Please find the lines in the following records that hold "Racing", and copy them.

═════ Records for this task ═════

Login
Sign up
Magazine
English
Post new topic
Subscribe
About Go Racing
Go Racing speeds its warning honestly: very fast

═════
═════ Records for this task ═════

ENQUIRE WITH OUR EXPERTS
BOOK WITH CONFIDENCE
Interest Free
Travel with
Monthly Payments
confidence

═════

- Exercise answer
About Go Racing
Go Racing speeds its warning honestly: very fast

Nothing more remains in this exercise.